Escreveu Lupin:

"Magro, de olhos cinzas, cabelos negros,

Bem servido de pés, mediano na altura,

Tristeza de rosto, o mesmo de figura,

Nariz alto no meio, e não pequeno;

Incapaz de morar num só terreno,

Mais propenso ao furor do que à ternura;

Bebendo, por taça escura;

De zelos enfermais letal veneno;

Devoto incensador de mil divindades

(digo, de moços mil) num só momento.

E somente no altar amando os frades,

Eis o Bocage em quem luz algum talento,

Saíram dele mesmo estas verdades,

Num dia que se achou mais pachorrento."

De quantos quebrantamentos, de quantas moléstias, de quantas sem-razões se livra que já está morto? Livre de esperanças e temores, porque nenhuma outra coisa deseja. Livre de contingências e mudanças, porque se isentou da jurisdição da fortuna. Livre dos homens, que é a mais dificultosa liberdade, porque se descativou de si mesmo. Livre finalmente de todos os pesares, moléstias e inquietações da vida, porque já é morto. Mas esta paz e este descanso, só o logram seguramente os que morreram antes de morrer.

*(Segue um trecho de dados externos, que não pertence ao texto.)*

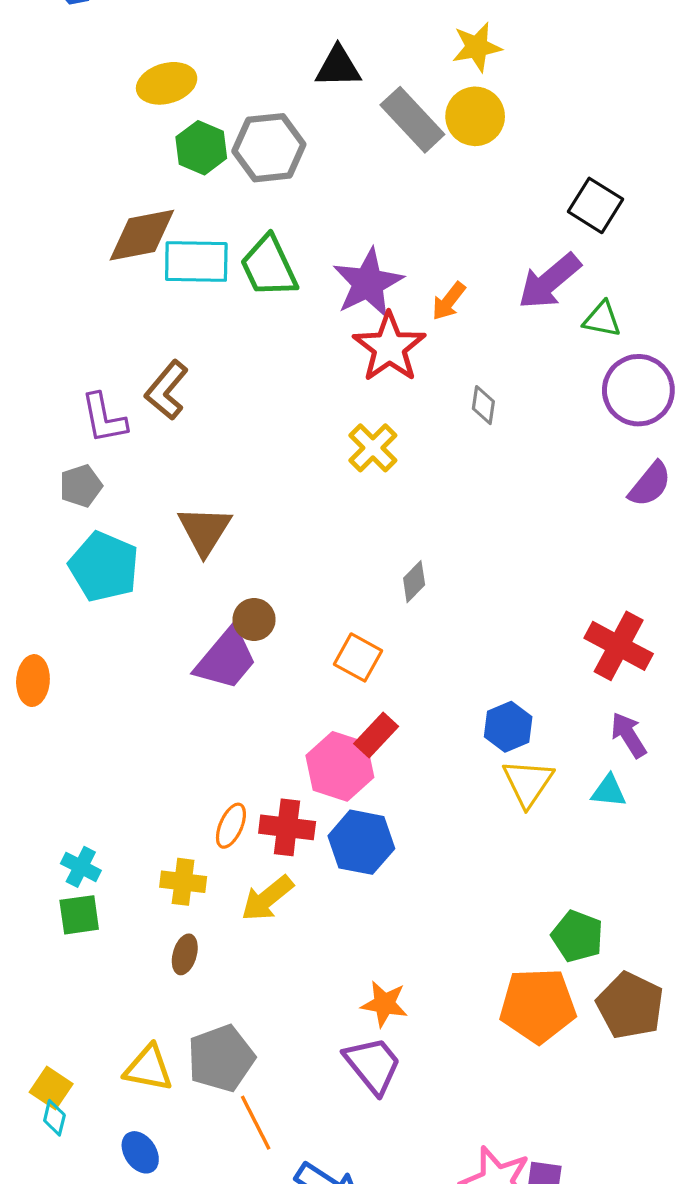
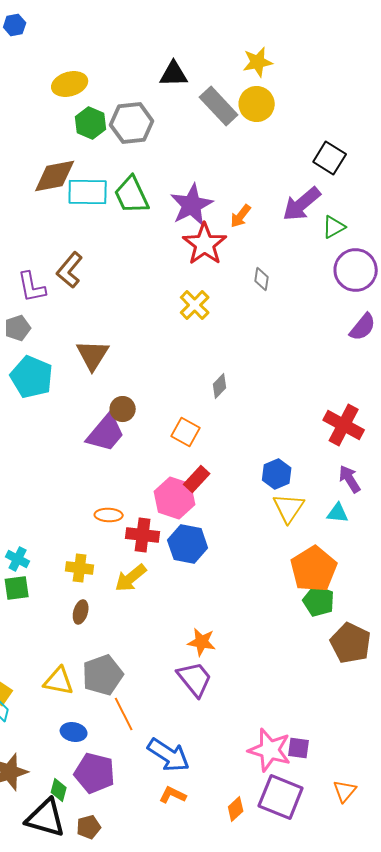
green triangle: (602, 319) -> (334, 227), turned -40
orange ellipse: (231, 826) -> (109, 515), moved, turned 68
orange pentagon: (538, 1006) -> (314, 569), moved, turned -30
blue ellipse: (140, 1152) -> (74, 732), moved, turned -45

Pinta-se o amor sempre menino, porque ainda que passe dos sete anos, nunca chega à idade de uso da razão. Usar de razão e amar são duas coisas que não se juntam. A alma d'um menino, que vem a ser? Uma vontade com afetos e um entendimento sem uso. Tal é o amor vulgar. Tudo conquista o amor, quando conquista uma alma, porém o primeiro rendido é o entendimento. Ninguém teve a vontade febricitante, que não tivesse o entendimento frenético. O amor deixará de tresvariar, se é amor. Nunca o fogo abrasou a vontade, que o fumo não cegasse o entendimento. Nunca houve uma enfermidade no coração, que não houvesse fraqueza no juízo.

Leu no caderno do moreno:

"Meu ser evaporei na lida insana

Do tropel de paixões, que me arrastava;

Ah!, cego eu cria, ah!, mísero eu sonhava

Em mim quase imortal a essência humana.

De que inúmeros sóis a mente orgulhosa

Existência ilusória me não dobrava!

Mas eis sucumbe a natureza escrava

Ao mal que a vida em sua origem dava

Prazeres, sócios meus e meus tiranos!

Esta'lma, que sedenta em si não coube,

No abismo vos sumiu dos desenganos.

Deus, ó Deus

Quando a morte à luz me roube,

Ganhe um momento os que perderam anos,

Saiba morrer o que viver não soube."

A música soava bem; sentia o vento; as flores balançavam; olhos não viam, mas plantas inocentes eram devoradas. Borboletas de mil cores em arbustos com o pássaro rouxinol, folhas mexiam suave, nos ares sussurras; que alegre campo, que manhã clara.

"Enfim te hei de deixar, doce corrente

Hei de deixar-te enfim, e uma nova vida

Formará de meu pranto a cópia ardente.

De ti me apartarei ainda que ausente,

Desta lira serás eterno emprego,

E quanta inspiração hoje a dever-te chega,

Pagará de meu peito a voz cadente.

Das ninfas, que na fresca, amena permanência

Das tuas margens úmidas ouvia,

Eu terei sempre n'alma a harmonia;

Desde o prazo funesto deste dia

Serão fiscais eternos da minha ânsia

As memórias da tua companhia."

E há um tempo não conseguia mais prestar atenção nas aulas nem em seus contos. Remus começava a se perguntar se poderia suportar muita coisa.